Progressive Conservatism is silent on the central issue of Toryism: its relationship to the legacy of Thatcherism. It has yet to come to terms with what Sunder Katwala of the Fabian Society calls ‘the rupture’ which Thatcherism caused in 1970s Conservatism and UK politics onward – an ambiguity and unease it shares with the Tories pre-Cameron and New Labour.
Red Toryism has no hesitancies on this ground. It sees Thatcherism as part of the problem, and an ideology like state socialism which encouraged the concentration of power in fewer and fewer hands diminishing intermediate institutions such as local government and voluntary associations.
It is obvious from this that Red Toryism is incompatible with the main body of thinking in contemporary Conservatism. This points to the Cameron Conservatives portraying themselves as radical, while staying close to the Thatcher/Blair consensus which has brought the country to the brink of ruin. This means that ‘blue Toryism’ will prevail in debates within the party and once the Conservatives are in office.
Intellectually, this signals the shape of the future faultlines of British politics. These are less defined by left versus right and more by authoritarianism versus radical decentralisers. The events of the last week have just defined the character of each side a little more clearly. On the authoritarian side stand Blair, Brown and Cameron, and most of their parties.

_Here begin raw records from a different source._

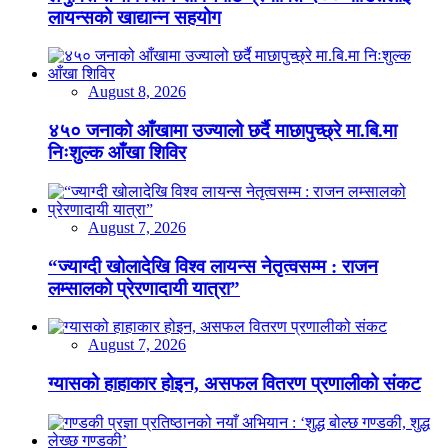
लायन्सको खाद्यान्न सहयोग
August 8, 2026
४५० जनाको आँखामा उज्यालो छर्दै माछापुच्छ्रे मा.बि.मा
निःशुल्क आँखा शिविर
August 7, 2026
“ज्याग्दी खोलादेखि विश्व लायन्स नेतृत्वसम्म : राजन
लम्सालको प्रेरणादायी यात्रा”
August 7, 2026
ग्यासको हाहाकार होइन, असफल वितरण प्रणालीको संकट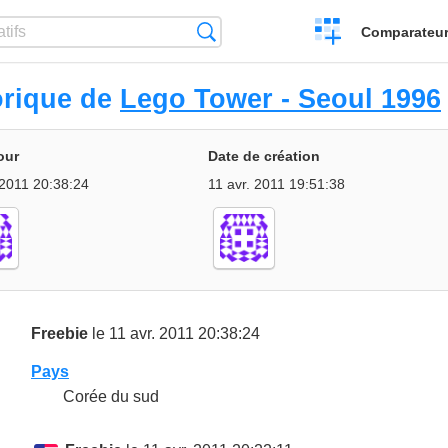
Créer
Recherche
Comparateur 
un
comparatif
orique de
Lego Tower - Seoul 1996
our
Date de création
 2011 20:38:24
11 avr. 2011 19:51:38
Freebie
le 11 avr. 2011 20:38:24
Pays
Corée du sud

On the other, decentralist side, can be found Red Toryism, John Cruddas and Labour reformers in Compass, and the Lib Dems.
The new establishment which has arisen in the last thirty years is fixated on a narrow and very hollow idea of ‘freedom’ which is centred on our power to consume, shop, spend money and see ourselves as atomised, individualised ‘selves’. It still has control of the two main parties, most of the media and corporate opinion, while the radicals who see the sorry state this has led the UK to, have much less power, access and status, but a coherent case and a growing body of opinion prepared to listen to them.